» WORK TASK
Begin at the top of the records below and return each line exactly through the line with "tutto in agenda". Skip pictures.

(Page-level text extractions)
▼
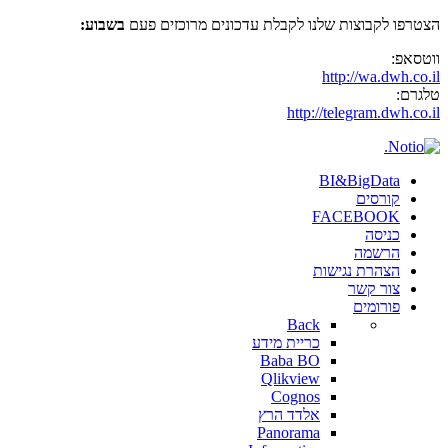
הצטרפו לקבוצות שלנו לקבלת עדכונים מרוכזים פעם
בשבוע:
ווטסאפ:
http://wa.dwh.co.il
טלגרם:
http://telegram.dwh.co.il
BI&BigData
קורסים
FACEBOOK
כניסה
הרשמה
הצהרת נגישות
צור קשר
פורומים
Back
כריית מידע
Baba BO
Qlikview
Cognos
אלדד הרץ
Panorama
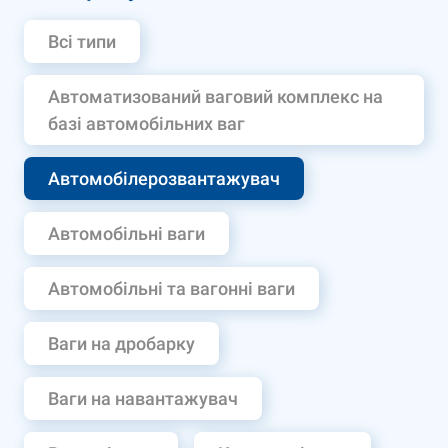
Всі типи
Автоматизований ваговий комплекс на
базі автомобільних ваг
Автомобілерозвантажувач
Автомобільні ваги
Автомобільні та вагонні ваги
Ваги на дробарку
Ваги на навантажувач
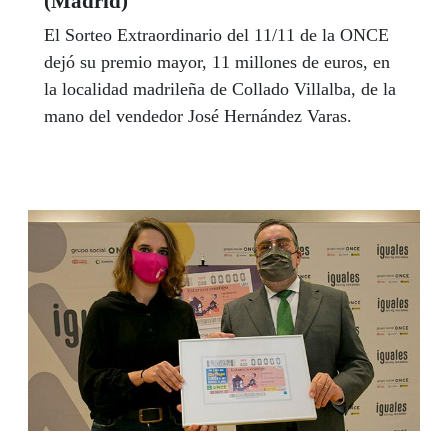
(Madrid)
El Sorteo Extraordinario del 11/11 de la ONCE
dejó su premio mayor, 11 millones de euros, en
la localidad madrileña de Collado Villalba, de la
mano del vendedor José Hernández Varas.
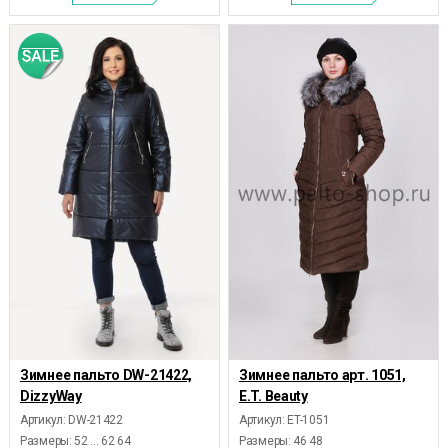
Зимнее пальто DW-21422,
Зимнее пальто арт. 1051,
DizzyWay
E.T. Beauty
Артикул: DW-21422
Артикул: ET-1051
Размеры:
52 ... 62 64
Размеры:
46 48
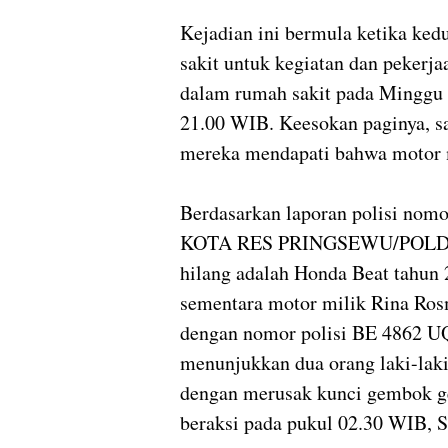
Kejadian ini bermula ketika ked
sakit untuk kegiatan dan pekerj
dalam rumah sakit pada Minggu 
21.00 WIB. Keesokan paginya, s
mereka mendapati bahwa motor m
Berdasarkan laporan polisi n
KOTA RES PRINGSEWU/POLDA L
hilang adalah Honda Beat tahun
sementara motor milik Rina Ros
dengan nomor polisi BE 4862 U
menunjukkan dua orang laki-laki
dengan merusak kunci gembok ge
beraksi pada pukul 02.30 WIB, Se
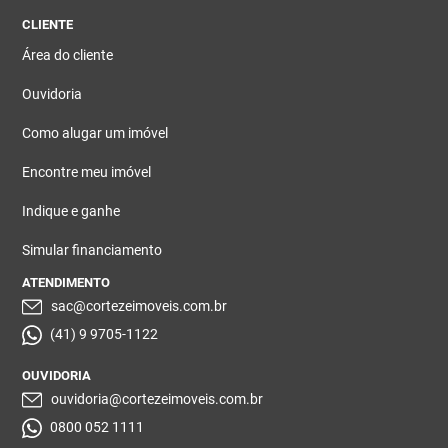
CLIENTE
Área do cliente
Ouvidoria
Como alugar um imóvel
Encontre meu imóvel
Indique e ganhe
Simular financiamento
ATENDIMENTO
sac@cortezeimoveis.com.br
(41) 9 9705-1122
OUVIDORIA
ouvidoria@cortezeimoveis.com.br
0800 052 1111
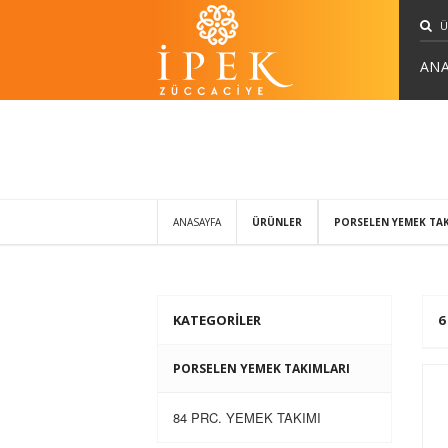
ANA
ANASAYFA
ÜRÜNLER
PORSELEN YEMEK TAK
KATEGORİLER
6
PORSELEN YEMEK TAKIMLARI
84 PRC. YEMEK TAKIMI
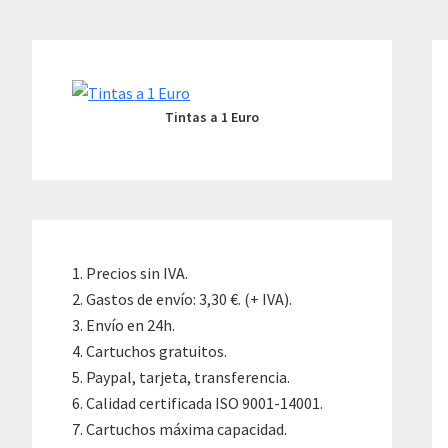
Skip
Skip
Skip
to
to
to
Primary
content
primary
footer
Sidebar
sidebar
Tintas a 1 Euro
Precios sin IVA.
Gastos de envío: 3,30 €. (+ IVA).
Envío en 24h.
Cartuchos gratuitos.
Paypal, tarjeta, transferencia.
Calidad certificada ISO 9001-14001.
Cartuchos máxima capacidad.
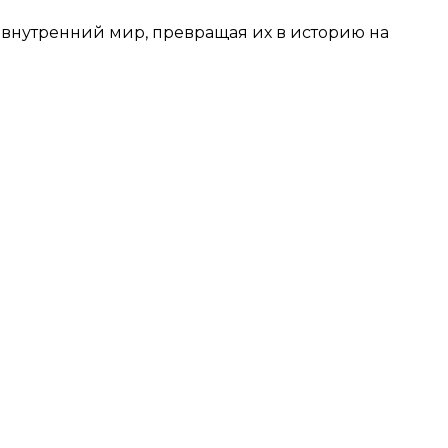
внутренний мир, превращая их в историю на
 которую не жалко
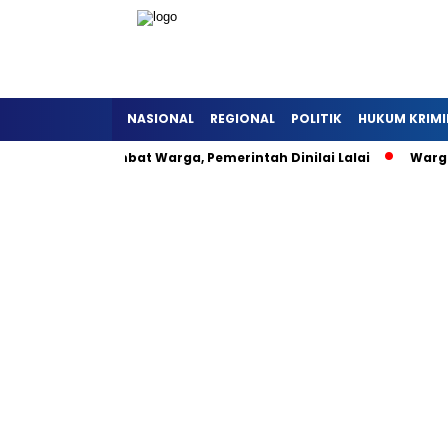
NASIONAL
REGIONAL
POLITIK
HUKUM KRIMI
ra Detukeli Hambat Warga, Pemerintah Dinilai Lalai
Warga 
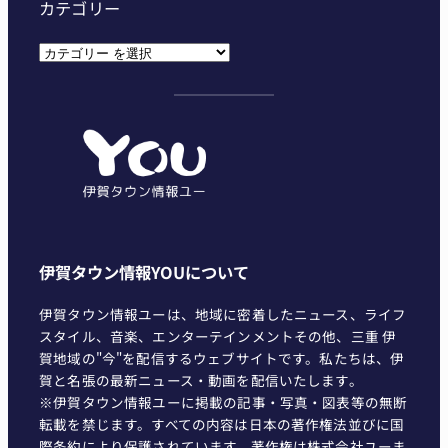
カテゴリー
カ
テ
ゴ
リ
ー
伊賀タウン情報YOUについて
伊賀タウン情報ユーは、地域に密着したニュース、ライフ
スタイル、音楽、エンターテインメントその他、三重 伊
賀地域の"今"を配信するウェブサイトです。私たちは、伊
賀と名張の最新ニュース・動画を配信いたします。
※伊賀タウン情報ユーに掲載の記事・写真・図表等の無断
転載を禁じます。すべての内容は日本の著作権法並びに国
際条約により保護されています。著作権は株式会社ユーま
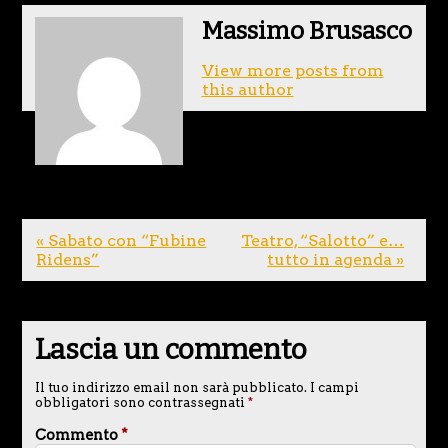
Massimo Brusasco
View more posts from
this author
« Sabato con “Fubine
Teatro, “Salotto” e…
Ridens”
tutto in agenda »
Lascia un commento
Il tuo indirizzo email non sarà pubblicato.
I campi
obbligatori sono contrassegnati
*
Commento
*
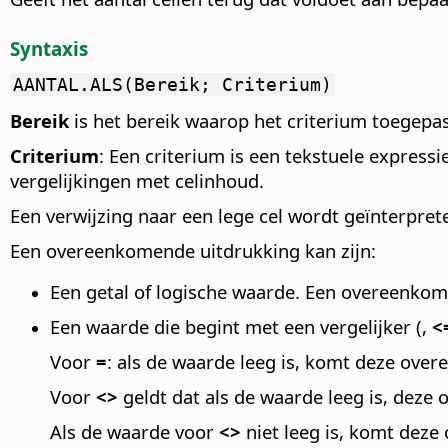
Syntaxis
AANTAL.ALS(Bereik; Criterium)
Bereik
is het bereik waarop het criterium toegep
Criterium
: Een criterium is een tekstuele expressi
vergelijkingen met celinhoud.
Een verwijzing naar een lege cel wordt geïnterpre
Een overeenkomende uitdrukking kan zijn:
Een getal of logische waarde. Een overeenkome
Een waarde die begint met een vergelijker (
,
<
Voor
=
: als de waarde leeg is, komt deze overe
Voor
<>
geldt dat als de waarde leeg is, deze 
Als de waarde voor
<>
niet leeg is, komt deze 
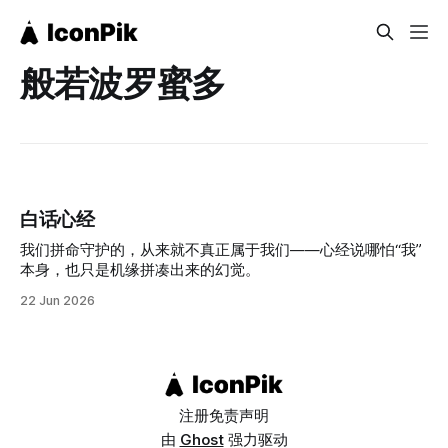
般若波罗蜜多
白话心经
我们拼命守护的，从来就不真正属于我们——心经说哪怕“我”
本身，也只是机缘拼凑出来的幻觉。
22 Jun 2026
注册
免责声明
由
Ghost
强力驱动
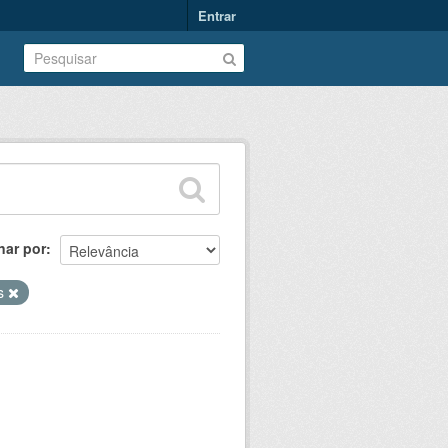
Entrar
nar por
os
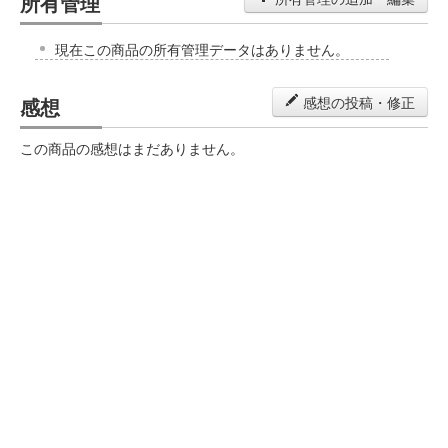
所有管理
現在この商品の所有管理データはありません。
感想
感想の投稿・修正
この商品の感想はまだありません。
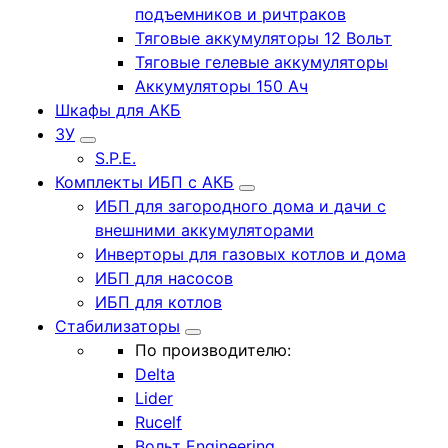
подъемников и ричтраков
Тяговые аккумуляторы 12 Вольт
Тяговые гелевые аккумуляторы
Аккумуляторы 150 Ач
Шкафы для АКБ
ЗУ
S.P.E.
Комплекты ИБП с АКБ
ИБП для загородного дома и дачи с
внешними аккумуляторами
Инверторы для газовых котлов и дома
ИБП для насосов
ИБП для котлов
Стабилизаторы
По производителю:
Delta
Lider
Rucelf
Вольт Engineering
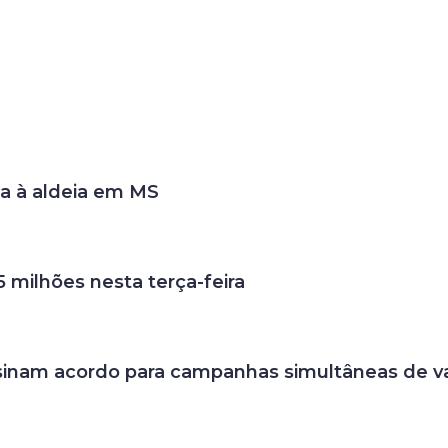
a à aldeia em MS
milhões nesta terça-feira
ssinam acordo para campanhas simultâneas de v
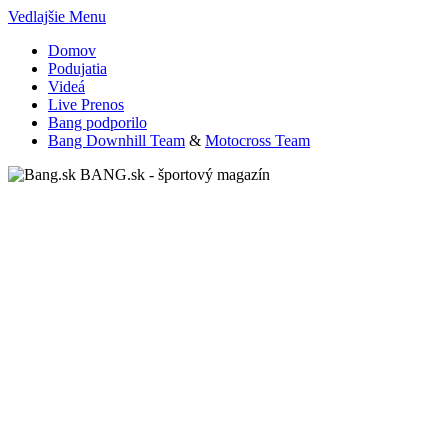
Vedlajšie Menu
Domov
Podujatia
Videá
Live Prenos
Bang podporilo
Bang Downhill Team
&
Motocross Team
BANG.sk - športový magazín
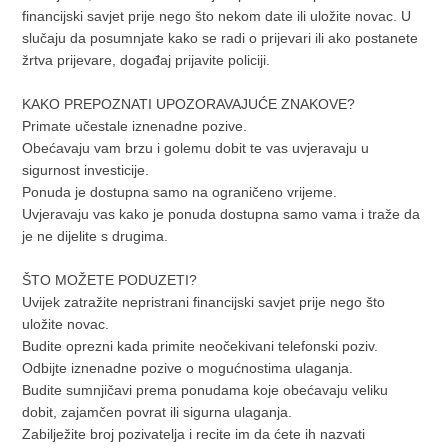
financijski savjet prije nego što nekom date ili uložite novac. U
slučaju da posumnjate kako se radi o prijevari ili ako postanete
žrtva prijevare, događaj prijavite policiji.
KAKO PREPOZNATI UPOZORAVAJUĆE ZNAKOVE?
Primate učestale iznenadne pozive.
Obećavaju vam brzu i golemu dobit te vas uvjeravaju u
sigurnost investicije.
Ponuda je dostupna samo na ograničeno vrijeme.
Uvjeravaju vas kako je ponuda dostupna samo vama i traže da
je ne dijelite s drugima.
ŠTO MOŽETE PODUZETI?
Uvijek zatražite nepristrani financijski savjet prije nego što
uložite novac.
Budite oprezni kada primite neočekivani telefonski poziv.
Odbijte iznenadne pozive o mogućnostima ulaganja.
Budite sumnjičavi prema ponudama koje obećavaju veliku
dobit, zajamčen povrat ili sigurna ulaganja.
Zabilježite broj pozivatelja i recite im da ćete ih nazvati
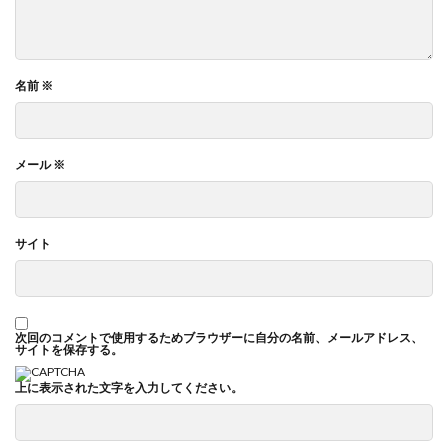
名前
※
メール
※
サイト
次回のコメントで使用するためブラウザーに自分の名前、メールアドレス、
サイトを保存する。
上に表示された文字を入力してください。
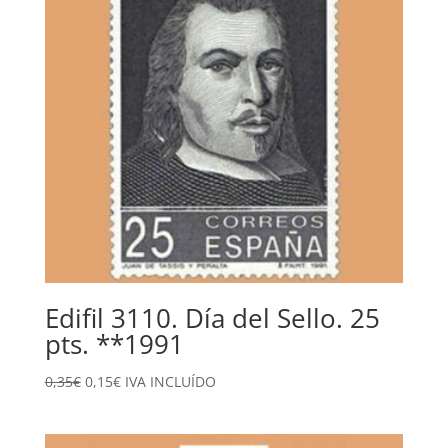
Edifil 3110. Día del Sello. 25
pts. **1991
El
El
0,35
€
0,15
€
IVA INCLUÍDO
precio
precio
original
actual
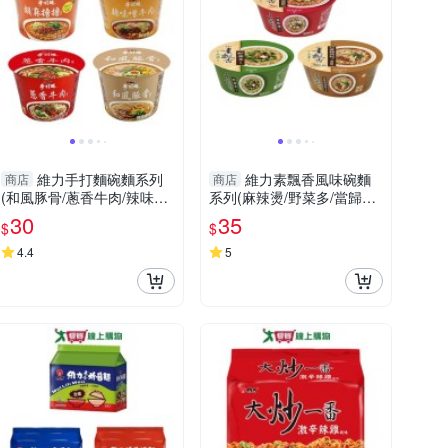
維力手打麵碗麵系列
維力素飄香風味碗麵
商店
商店
(和風豚骨/蔥香牛肉/辣味噌
系列(麻辣燙/野菜多/當歸枸
牛肉/胡麻擔擔)(100-110g/
杞)(85-95G/碗)【愛買】
30
35
$
$
碗)【愛買】
4.4
5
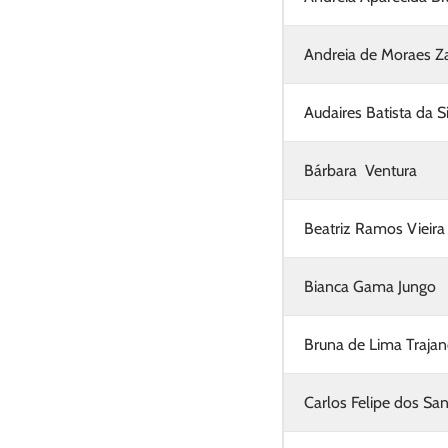
Andreia de Moraes Za
Audaires Batista da S
Bárbara Ventura
Beatriz Ramos Vieira
Bianca Gama Jungo
Bruna de Lima Traja
Carlos Felipe dos Sa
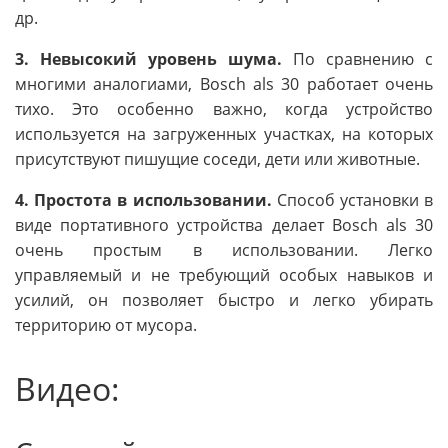
др.
3. Невысокий уровень шума.
По сравнению с
многими аналогиами, Bosch als 30 работает очень
тихо. Это особенно важно, когда устройство
используется на загруженных участках, на которых
присутствуют пишущие соседи, дети или животные.
4. Простота в использовании.
Способ установки в
виде портативного устройства делает Bosch als 30
очень простым в использовании. Легко
управляемый и не требующий особых навыков и
усилий, он позволяет быстро и легко убирать
территорию от мусора.
Видео:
▲
» SOLVED EXERCISE
הצטרפו לקבוצות שלנו לקבלת עדכונים מרוכזים פעם
בשבוע:
ווטסאפ:
http://wa.dwh.co.il
טלגרם:
http://telegram.dwh.co.il
BI&BigData
קורסים
FACEBOOK
כניסה
הרשמה
הצהרת נגישות
צור קשר
פורומים
Back
כריית מידע
Baba BO
Qlikview
Cognos
אלדד הרץ
Panorama
Всі типи
Автоматизований ваговий комплекс на
базі автомобільних ваг
Автомобілерозвантажувач
Автомобільні ваги
Автомобільні та вагонні ваги
Ваги на дробарку
Ваги на навантажувач
(Madrid)
El Sorteo Extraordinario del 11/11 de la ONCE
dejó su premio mayor, 11 millones de euros, en
la localidad madrileña de Collado Villalba, de la
mano del vendedor José Hernández Varas.
Зимнее пальто DW-21422,
Зимнее пальто арт. 1051,
DizzyWay
E.T. Beauty
Артикул: DW-21422
Артикул: ET-1051
Размеры:
52 ... 62 64
Размеры:
46 48
Kejadian ini bermula ketika ked
sakit untuk kegiatan dan pekerj
dalam rumah sakit pada Minggu 
21.00 WIB. Keesokan paginya, s
mereka mendapati bahwa motor m
Berdasarkan laporan polisi n
KOTA RES PRINGSEWU/POLDA L
hilang adalah Honda Beat tahun
sementara motor milik Rina Ros
dengan nomor polisi BE 4862 U
menunjukkan dua orang laki-laki
dengan merusak kunci gembok ge
beraksi pada pukul 02.30 WIB, Se
CLIENTE
Área do cliente
Ouvidoria
Como alugar um imóvel
Encontre meu imóvel
Indique e ganhe
Simular financiamento
ATENDIMENTO
sac@cortezeimoveis.com.br
(41) 9 9705-1122
OUVIDORIA
ouvidoria@cortezeimoveis.com.br
0800 052 1111
ANA
ANASAYFA
ÜRÜNLER
PORSELEN YEMEK TAK
KATEGORİLER
6
PORSELEN YEMEK TAKIMLARI
84 PRC. YEMEK TAKIMI
Skip
Skip
Skip
to
to
to
Primary
content
primary
footer
Sidebar
sidebar
Tintas a 1 Euro
Precios sin IVA.
Gastos de envío: 3,30 €. (+ IVA).
Envío en 24h.
Cartuchos gratuitos.
Paypal, tarjeta, transferencia.
Calidad certificada ISO 9001-14001.
Cartuchos máxima capacidad.
внутренний мир, превращая их в историю на
 которую не жалко
NASIONAL
REGIONAL
POLITIK
HUKUM KRIMI
ra Detukeli Hambat Warga, Pemerintah Dinilai Lalai
Warga 
カテゴリー
カ
テ
ゴ
リ
ー
伊賀タウン情報YOUについて
伊賀タウン情報ユーは、地域に密着したニュース、ライフ
スタイル、音楽、エンターテインメントその他、三重 伊
賀地域の"今"を配信するウェブサイトです。私たちは、伊
賀と名張の最新ニュース・動画を配信いたします。
※伊賀タウン情報ユーに掲載の記事・写真・図表等の無断
転載を禁じます。すべての内容は日本の著作権法並びに国
際条約により保護されています。著作権は株式会社ユーま
Massimo Brusasco
View more posts from
this author
« Sabato con “Fubine
Teatro, “Salotto” e…
Ridens”
tutto in agenda »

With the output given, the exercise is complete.